Around 1:00 AM, I started to know that neckbraces were not pillows. And I had no pillow to keep my head from dangling off the fiberglass wall of the neckbrace. I started to cry from the pain, there in the hall, and then cried for the loss. I only knew that my knee and hand were bandaged, and that I had been hit by a car I never saw coming.
A day after the collision, my friends Karen Eng and Tim Moran visited my parent’s house to see how I was. Tim, an incredibly outdoorsy and athletic guy in my dorm, had recently been in a similar collision. He strongly suggested taking pictures, lots of them to document me at my worst. By the time anything happened in court, I would be mostly healed, and ti would be harder to convince anyone my past pain and suffering was worth anything.

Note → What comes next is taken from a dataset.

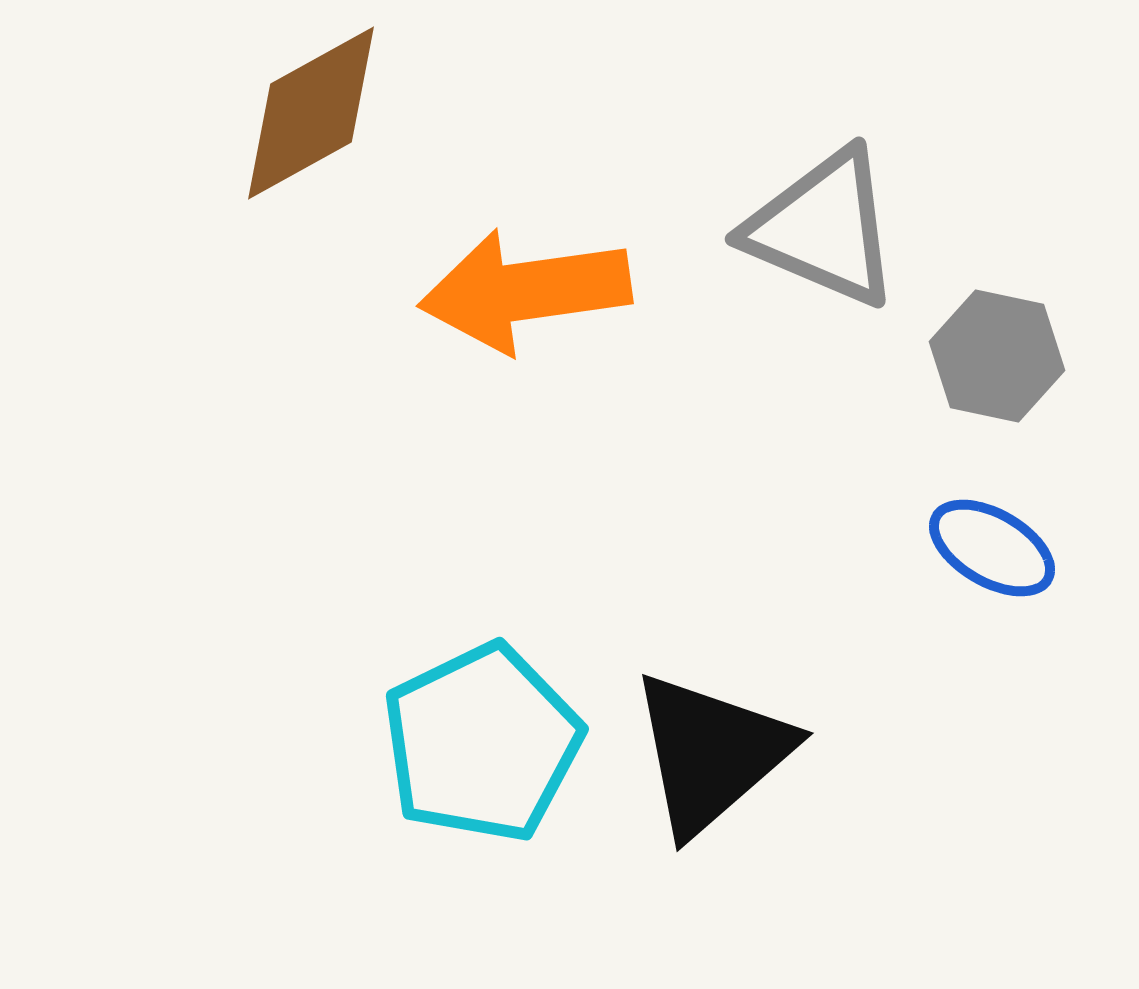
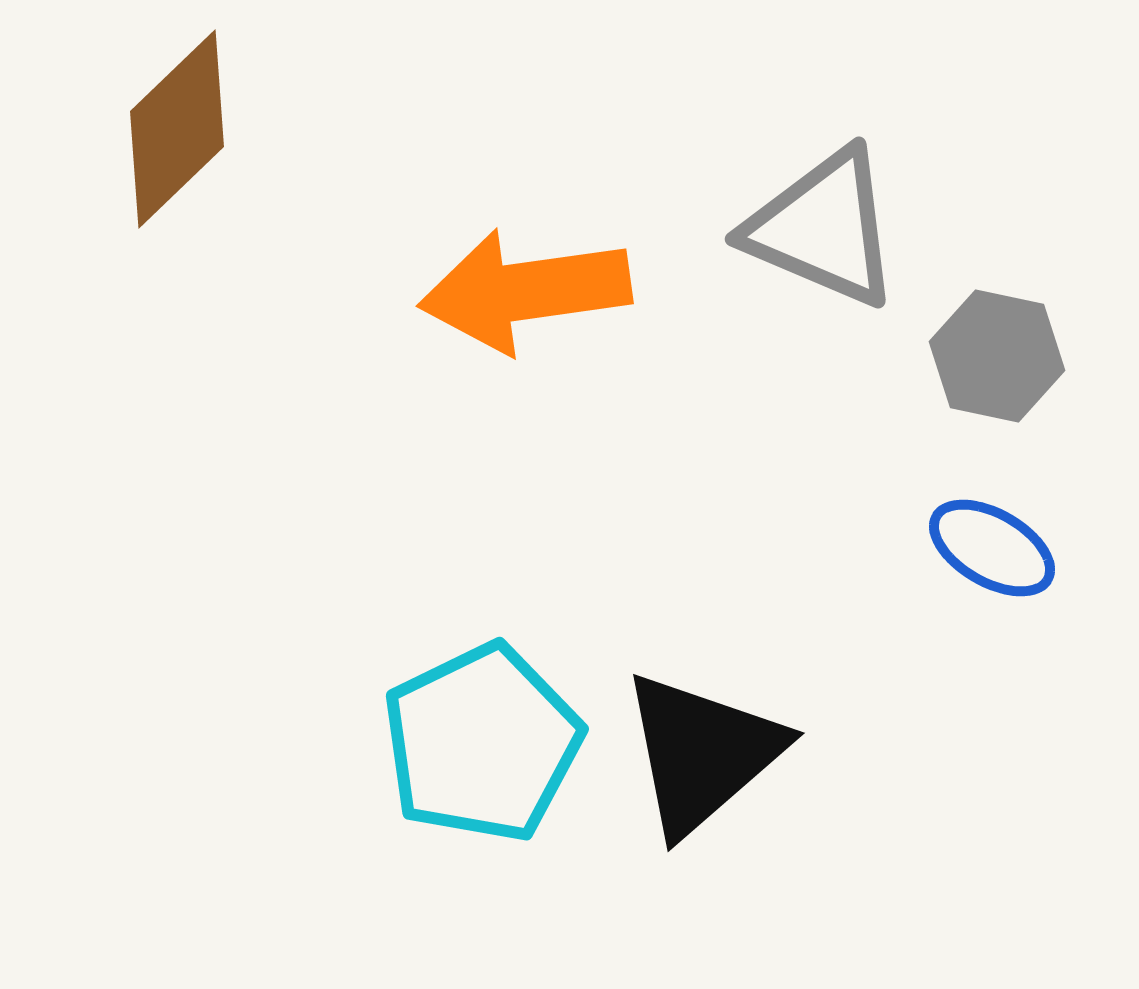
brown diamond: moved 134 px left, 16 px down; rotated 15 degrees counterclockwise
black triangle: moved 9 px left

(painkillers, lots of them)
A week later, while recovering from the hand surgery, I got a visit form Ken Rosskopf. Ken was a biker and a lawyer, and was looking to get into the field of bike injury law. I was one of his first cases. I was morose, embarrassed that I had not seen the car that shoved me 25 feet down the road. Fortunately for me, the woman who hit me with her car did stop to see if I was alright and called 911. Ken convinced me that we were suing her insurance company, not her directly, for additional damages. I relented, and hired Ken for a 25% retainer.
More embarrassment was to come when I had to explain to Ken the markings on my bike. I was 20, three years into college and free-spirited. I had scrawled all manner of pop culture references and outright vulgarities on the bike in paint, and had done the whole frame over in frustrated urban camouflage. As this was going to come up in court, I had to prove I was of sound mind and steering to show I was not a bike-wielding maniac. I suppose my sheepish answers were good enough. I’ll never know, as the insurance company settled out of court.
My dad let me peek at the accumulated hospital bills my mom’s insurance was paying for the ambulance, the emergency room the hand surgery and the physical therapy. $45,000 1992 dollars. That was more money than I’d ever seen in my young life. Until the settlement. After paying off the legal fees and medical bills, I had a nest egg for the first time in my life. I stuck it in a CD when interest rates were still around 5-7% a year, and forgot about it for five years.
When I got out of grad school, I put a downpayment on a house with that money. From the house and my not-at-all-what-I-studied-in-grad-school job, I was able to read books and court my wife in a three year long distance relationship. It was during this time that I found my drive, if not my success. That was good enough to get me into another grad school, and into my career.